Here’s a piece of gear most parents are very familiar with: the infant swing. Do you have one of these? If so, then you know first-hand how nice it can be to settle your baby snugly into his swing, turn it on, and then walk away as your little one is gently rocked to sleep. Win!
Of course, your baby may not be a fan of the swing; not every baby is! But if you have a swing-lover at home, chances are you’ve put your baby in the swing for naps at least a few times. Naps tend to be fussier times of the day for infants, after all, and many parents reach a point at which they’re willing to try anything to make naps easier.
Enter the swing.
But is this a good idea? Should you let your baby take naps in the swing? That’s the topic we’re tackling in today’s post.
Safety First: No Prolonged Sleep or Unsupervised Sleep in the Swing
Convenience is important for parents, but the safety of our babies takes first priority. So first, let’s address the safety concerns surrounding letting your baby sleep in the swing.
Here’s the general rule to remember: it’s not safe to let your baby sleep in the swing for prolonged periods of time, especially if your baby is unsupervised. The American Academy of Pediatrics released new guidelines in 2011 which advised parents to avoid using baby swings as sleep aids.
According to the AAP, sitting upright for long periods of time (in a swing, for example, or in a carseat) can make it hard for babies to breathe well, and that can lead to an increased risk of SIDS.
For these reasons, it’s probably best not to let your baby sleep in the swing at night. However, some short periods of supervised swing-napping during the day are considered safe (provided you strap your baby into the swing tightly, and that you don’t put any loose blankets, pillows, or stuffed animals in the swing with your baby.)
Infant Swings Can Be Great Tools for Soothing Fussy Babies
We don’t want to leave any of you with the impression that swings are unsafe, though — not at all! Used properly, swings can be excellent tools for calming fussy babies and giving parents a bit of much-needed peace.

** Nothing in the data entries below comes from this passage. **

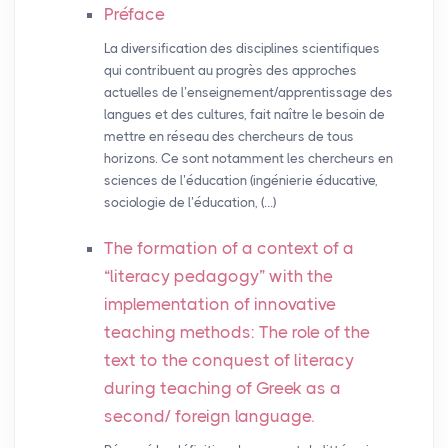
Préface
La diversification des disciplines scientifiques
qui contribuent au progrès des approches
actuelles de l’enseignement/apprentissage des
langues et des cultures, fait naître le besoin de
mettre en réseau des chercheurs de tous
horizons. Ce sont notamment les chercheurs en
sciences de l’éducation (ingénierie éducative,
sociologie de l’éducation, (…)
The formation of a context of a
“literacy pedagogy” with the
implementation of innovative
teaching methods: The role of the
text to the conquest of literacy
during teaching of Greek as a
second/ foreign language.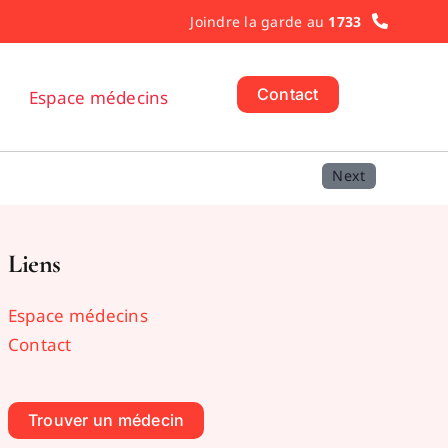
Joindre la garde au
1733
Contact
Espace médecins
Next
Liens
Espace médecins
Contact
Trouver un médecin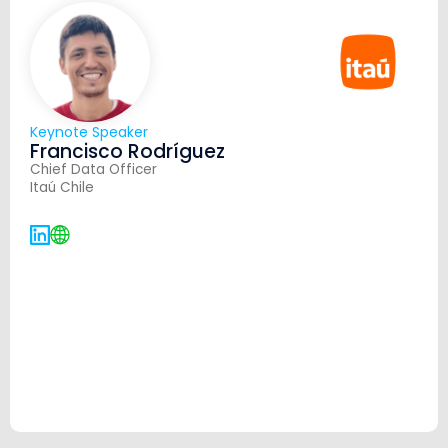
Keynote Speaker
Francisco Rodríguez
Chief Data Officer
Itaú Chile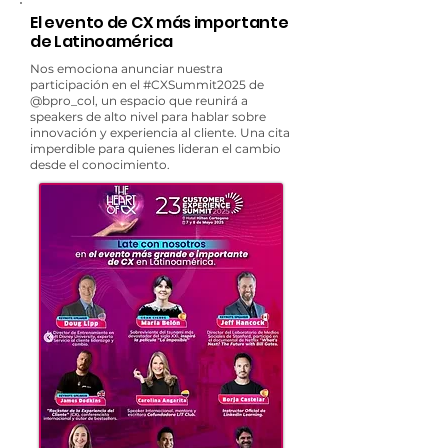
El evento de CX más importante
de Latinoamérica
Nos emociona anunciar nuestra
participación en el
#CXSummit2025
de
@bpro_col
, un espacio que reunirá a
speakers de alto nivel para hablar sobre
innovación y experiencia al cliente. Una cita
imperdible para quienes lideran el cambio
desde el conocimiento.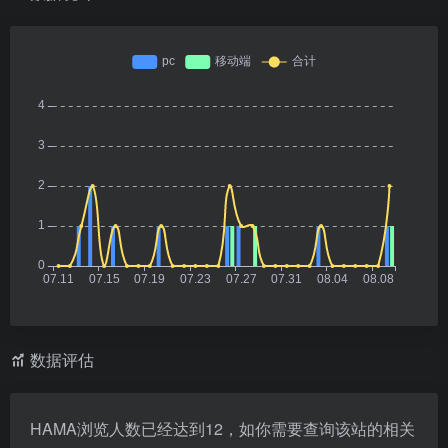
数据评估
HAMA浏览人数已经达到12，如你需要查询该站的相关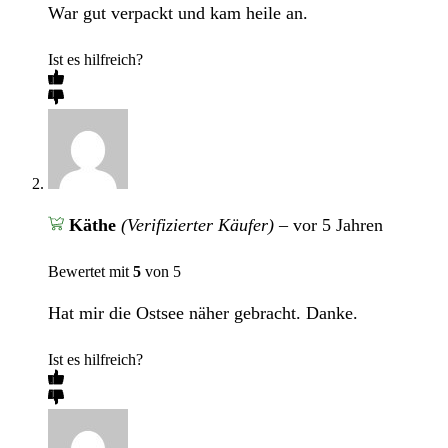
War gut verpackt und kam heile an.
Ist es hilfreich?
Käthe
(Verifizierter Käufer)
–
vor 5 Jahren
Bewertet mit
5
von 5
Hat mir die Ostsee näher gebracht. Danke.
Ist es hilfreich?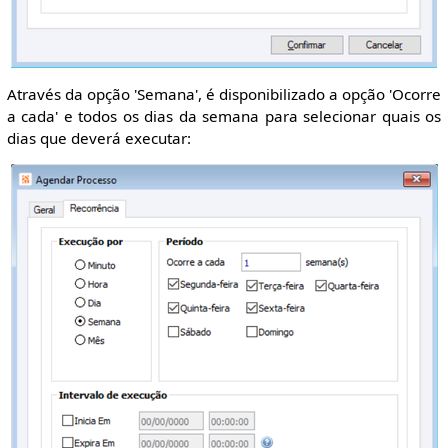
Através da opção 'Semana', é disponibilizado a opção 'Ocorre
a cada' e todos os dias da semana para selecionar quais os
dias que deverá executar: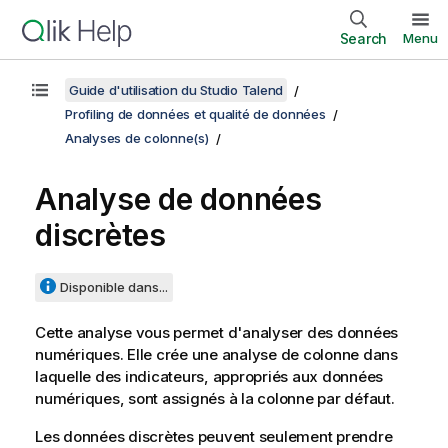
Search
Menu
Guide d'utilisation du Studio Talend
Profiling de données et qualité de données
Analyses de colonne(s)
Analyse de données
discrètes
Disponible dans...
Cette analyse vous permet d'analyser des données
numériques. Elle crée une analyse de colonne dans
laquelle des indicateurs, appropriés aux données
numériques, sont assignés à la colonne par défaut.
Les données discrètes peuvent seulement prendre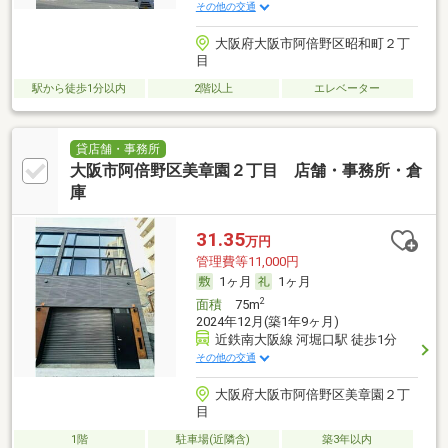
その他の交通
大阪府大阪市阿倍野区昭和町２丁
目
駅から徒歩1分以内
2階以上
エレベーター
貸店舗・事務所
大阪市阿倍野区美章園２丁目 店舗・事務所・倉
庫
31.35
万円
管理費等11,000円
1ヶ月
1ヶ月
2
面積
75m
2024年12月(築1年9ヶ月)
近鉄南大阪線 河堀口駅 徒歩1分
その他の交通
大阪府大阪市阿倍野区美章園２丁
目
1階
駐車場(近隣含)
築3年以内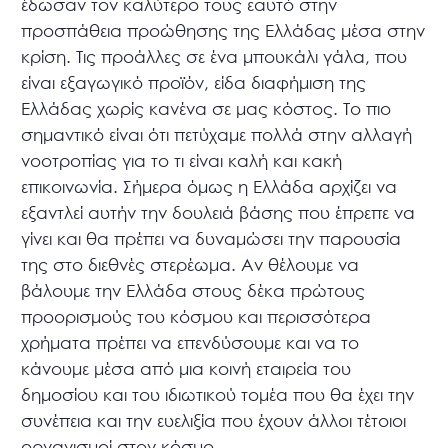
έδωσαν τον καλύτερο τους εαυτό στην
προσπάθεια προώθησης της Ελλάδας μέσα στην
κρίση. Τις προάλλες σε ένα μπουκάλι γάλα, που
είναι εξαγωγικό προϊόν, είδα διαφήμιση της
Ελλάδας χωρίς κανένα σε μας κόστος. Το πιο
σημαντικό είναι ότι πετύχαμε πολλά στην αλλαγή
νοοτροπίας για το τι είναι καλή και κακή
επικοινωνία. Σήμερα όμως η Ελλάδα αρχίζει να
εξαντλεί αυτήν την δουλειά βάσης που έπρεπε να
γίνει και θα πρέπει να δυναμώσει την παρουσία
της στο διεθνές στερέωμα. Αν θέλουμε να
βάλουμε την Ελλάδα στους δέκα πρώτους
προορισμούς του κόσμου και περισσότερα
χρήματα πρέπει να επενδύσουμε και να το
κάνουμε μέσα από μια κοινή εταιρεία του
δημοσίου και του ιδιωτικού τομέα που θα έχει την
συνέπεια και την ευελιξία που έχουν άλλοι τέτοιοι
οργανισμοί στον κόσμο.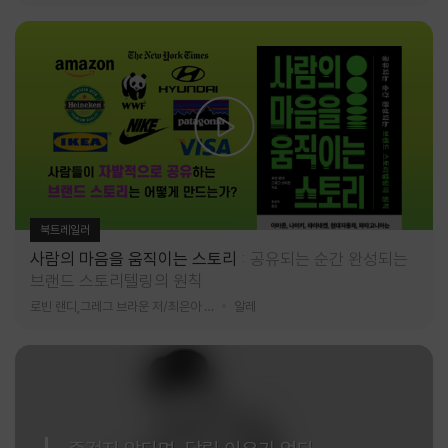
북트레일러
사람의 마음을 움직이는 스토리
공유되는 순간 완성되는
브랜드 스토리텔링의 원칙
로빈 랜디,그레그 브라운 저/최은아 역
알레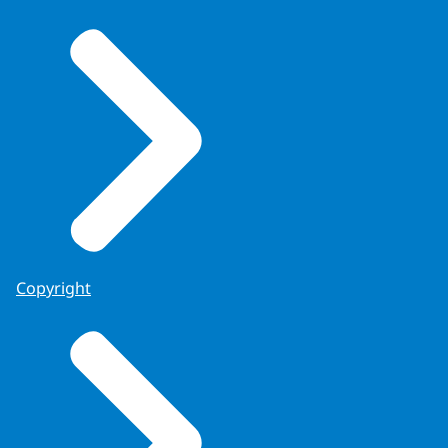
Copyright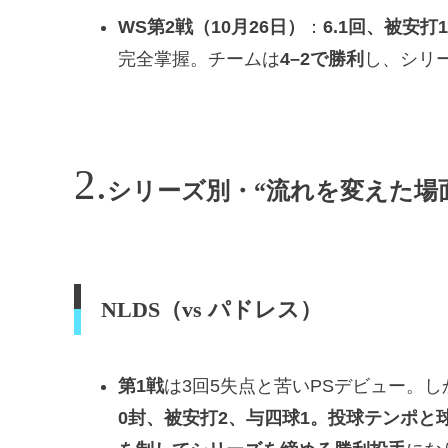
WS第2戦（10月26日）
：
6.1回、被安打
完全掌握。チームは
4–2で勝利
し、シリー
シリーズ別・“流れを変えた場
NLDS（vs パドレス）
第1戦
は3回5失点と苦いPSデビュー。し
0封、被安打2、与四球1。投球テンポ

“I remember distinctly one particularly difficult day when my son was 6-8 weeks old and I could NOT get him to sleep in ANY way whatsoever. Not nursing, holding him, swaddling him, or anything. He was so fussy and crying a lot. I couldn’t take it anymore and put him in the swing. He still cried 10 minutes, but then FINALLY fell asleep! A couple months later, at Christmas, we were teased that he was going to ‘get drunk’ from the swing, because of how fast he liked it moving by 4 months old. For a spirited baby, he needed a faster speed and even when rocking in our arms, we had to perfect the ‘hard rock’ as we called it. The swing was a God send in those early weeks, but of course only temporary.”
Allowing Your Baby to Nap in the Swing Too Often Can Cause Problems, Though
Unfortunately, though, the “too much of a good thing” rule does apply to your baby’s swing. Remember, our babies and toddlers are quick to form habits.

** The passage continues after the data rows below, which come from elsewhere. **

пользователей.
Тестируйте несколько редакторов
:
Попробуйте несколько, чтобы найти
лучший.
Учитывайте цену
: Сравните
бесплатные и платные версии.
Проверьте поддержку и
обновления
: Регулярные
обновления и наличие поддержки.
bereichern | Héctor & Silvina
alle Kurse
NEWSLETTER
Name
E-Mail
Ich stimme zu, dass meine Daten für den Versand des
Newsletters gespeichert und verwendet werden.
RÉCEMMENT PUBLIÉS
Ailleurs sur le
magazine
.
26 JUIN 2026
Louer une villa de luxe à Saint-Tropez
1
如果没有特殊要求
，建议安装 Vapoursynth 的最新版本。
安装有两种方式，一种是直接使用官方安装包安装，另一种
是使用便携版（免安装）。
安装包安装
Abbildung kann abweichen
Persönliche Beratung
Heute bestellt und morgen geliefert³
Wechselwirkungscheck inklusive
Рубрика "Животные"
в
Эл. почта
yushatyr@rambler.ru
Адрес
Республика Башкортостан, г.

We’ve talked before about how rocking your baby to sleep, or letting your baby sleep constantly in your arms, can backfire. It can become a habit for your baby, and pretty soon you’ll find she won’t settle for anything less than being rocked (or held) each time she sleeps.
The same hold true for naps in the swing. If your baby is a frequent swing-napper, you may find that he won’t nap anywhere else. And at that point, you may start to feel like the swing is causing more problems than it’s solving!
Our Recommendation: Begin as You Mean to Continue
As Nicole’s said before, it’s best to begin as you mean to continue. And that’s a good thing to keep in mind when you use your infant swing. Again, it can be a great tool for banishing your baby’s cranky spells, but it’s not something you’ll want to use for all (or even most) of your baby’s naps.
Instead, we recommend that you get to the root of your baby’s napping problems and work to solve them, instead of using the swing as a “band-aid” fix. If your baby is struggling with naps and is past the 4 month mark, then you can try sleep training. If your baby is younger than 4 months, she’s too young for real sleep training, but you can still work to build a foundation of healthy sleep habits.
Is your baby a “swing-napper”? How have you worked to build healthy napping habits with your little one? Share your story below!